Time: May 9, 5:00 pm (Taiwan) | 11:00 am (Paris) | 2:00 am (Vancouver)
Inalco, Auditorium Georges Dumézil, 2 rue de Lille, 75007 Paris
YouTube Live stream (see below)
Prof. Gareth Fisher’s lecture in English
Prof. Gareth Fisher’s lecture in Chinese
Abstract: The number of mainland Chinese of traditional college age that are studying overseas in undergraduate programs has increased significantly over the last decade. Moreover, in spite of new restrictions from Trump administration policies and the COVID pandemic, the United States remains the favored destination for many of these students. Existing scholarship has explored how American-based Chinese Christian groups often attempt to convert these overseas students. However, my research suggests that they are also recruited by transnational Buddhist groups, mostly coming from Taiwan. While Buddhists suffer less stigma in China than Christians, Buddhist teachings and practices are still largely invisible to many urban Chinese, who live in a highly secularized environment. As a result, overseas Chinese students may experience Chinese forms of Buddhism for the very first time in the United States. Buddhism becomes attractive to these students by offering culture-specific psychological support, a fellowship of Mandarin-speaking people their own age, and an opportunity to explore aspects of their own culture to which they were ignorant. This paper explores these phenomena by focusing on three Chinese youth who joined meditation centers in Atlanta and Houston operated by the Taiwanese Buddhist organization Chung Tai Shan during their undergraduate years. It will examine how the organization transformed the students’ lives in the United States and influenced them to spread Chung Tai teachings back to mainland China following their graduation. The paper will conclude by exploring the potential for returning overseas students to diversify the Buddhist landscape in mainland China.
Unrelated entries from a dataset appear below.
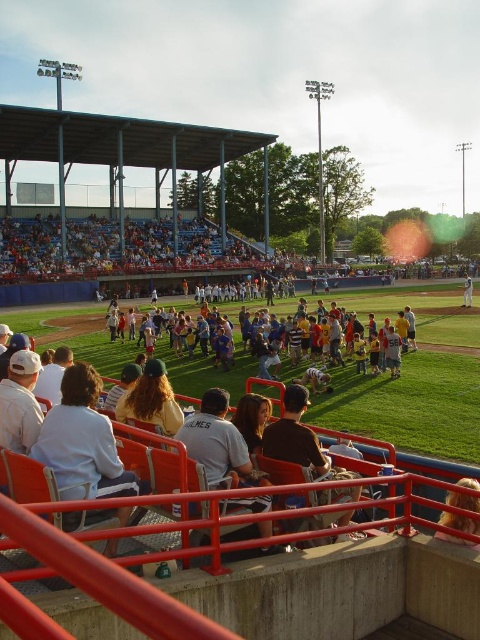 Question: Can you confirm if light blue shirt at lower left is bigger than light brown leather jacket at center?

Choices:
 (A) yes
 (B) no

Answer: (A)

Question: Among these objects, which one is farthest from the camera?

Choices:
 (A) light blue shirt at lower left
 (B) light brown leather jacket at center
 (C) white jersey at center

Answer: (C)

Question: Which object appears closest to the camera in this image?

Choices:
 (A) light blue shirt at lower left
 (B) light brown leather jacket at lower right

Answer: (B)

Question: Is light blue shirt at lower left further to camera compared to light brown leather jacket at lower right?

Choices:
 (A) yes
 (B) no

Answer: (A)

Question: Which object appears farthest from the camera in this image?

Choices:
 (A) white jersey at center
 (B) light blue shirt at lower left
 (C) light brown leather jacket at center
 (D) light brown leather jacket at lower right

Answer: (A)

Question: In this image, where is light brown leather jacket at center located relative to white jersey at center?

Choices:
 (A) left
 (B) right

Answer: (A) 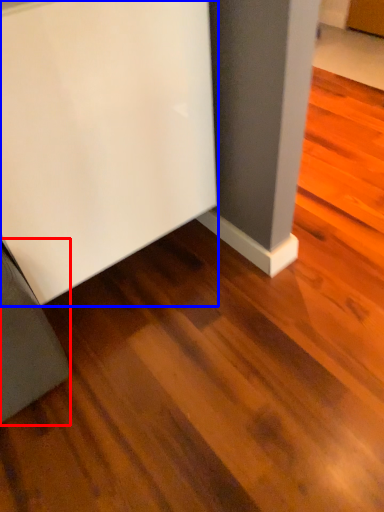 Question: Among these objects, which one is nearest to the camera, furniture (highlighted by a red box) or furniture (highlighted by a blue box)?

Choices:
 (A) furniture
 (B) furniture

Answer: (B) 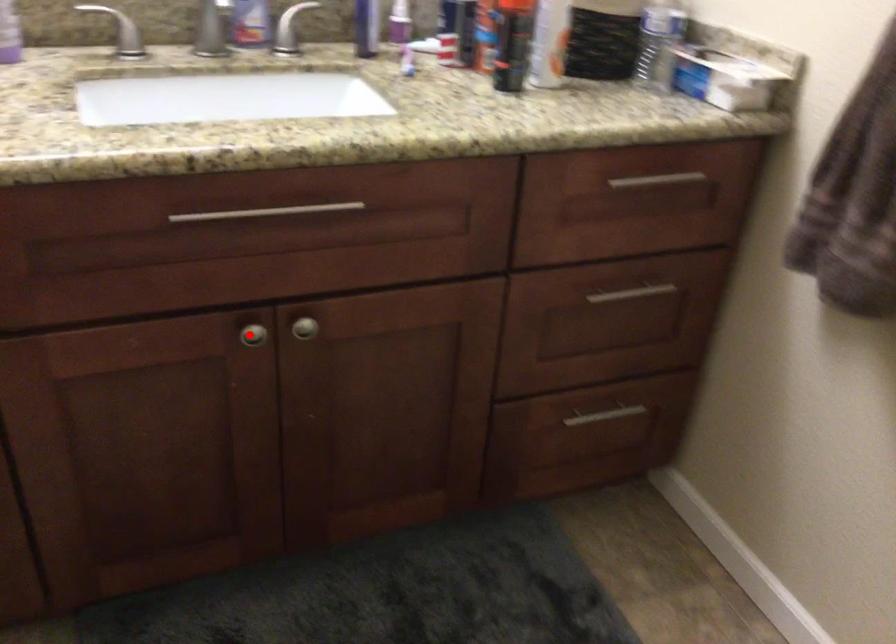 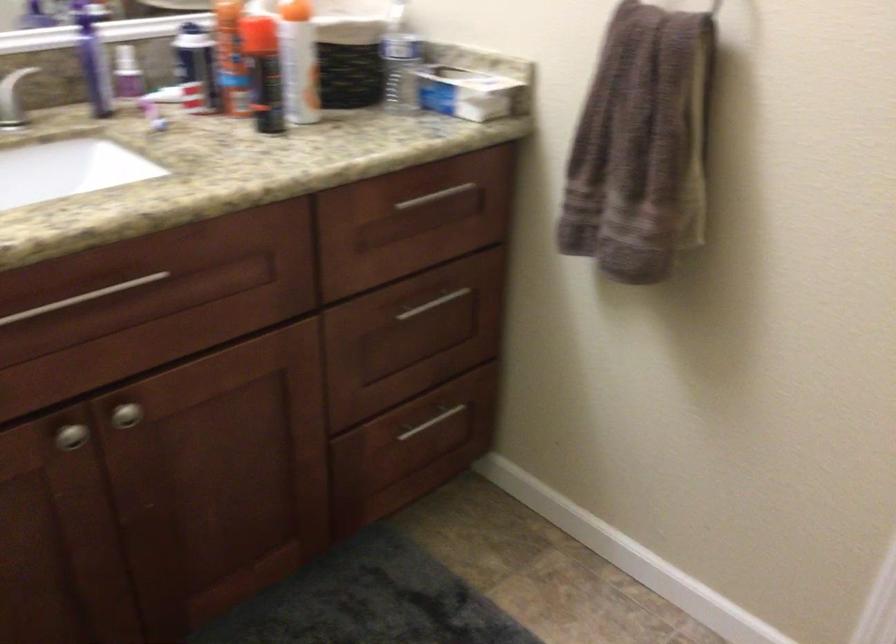 Question: I am providing you with two images of the same scene from different viewpoints. A red point is shown in image1. For the corresponding object point in image2, is it positioned nearer or farther from the camera?

Choices:
 (A) Nearer
 (B) Farther

Answer: (A)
About the Speaker: Gareth Fisher (Syracuse University)
Gareth Fisher received his PhD in socio-cultural anthropology from the University of Virginia in 2006. He is currently Associate Professor of Religion and Anthropology at Syracuse University. His research concerns the revival of Buddhism in 21 st century China, focusing on two main projects. The first of these explores how laid-off workers in China’s capital Beijing during the early 2000s converted to Buddhism to gain new moral purpose in urban Chinese society following its abrupt economic transition from a planned socialist to a market-based economy. The second focuses on how urban-based lay practitioners and monastics construct new temples throughout mainland China as places to enact their moral visions for social reform. It explores how this new temple construction aims at creatively redrawing the lines between religion and secularity in China today. He is the recipient of two Fulbright fellowships as well as research fellowships at Yale University and the Max Planck Institute for the Study of Religious and Ethnic Diversity.
About the Discussant: Pan Junliang (Université Paris Cité)
Pan Junliang received his PhD in Religious Science from École Pratique des Hautes Études in 2013. He is currently an associate professor of history at the Université Paris Cité. His research focuses on Chinese popular religion, Daoism and Religions of overseas Chinese. His recent publications include Wenzhou daojiao shi 溫州道教史 (2022) and “Le médiumnisme wenzhou en contexte diasporique : continuité et adaptation” (2023).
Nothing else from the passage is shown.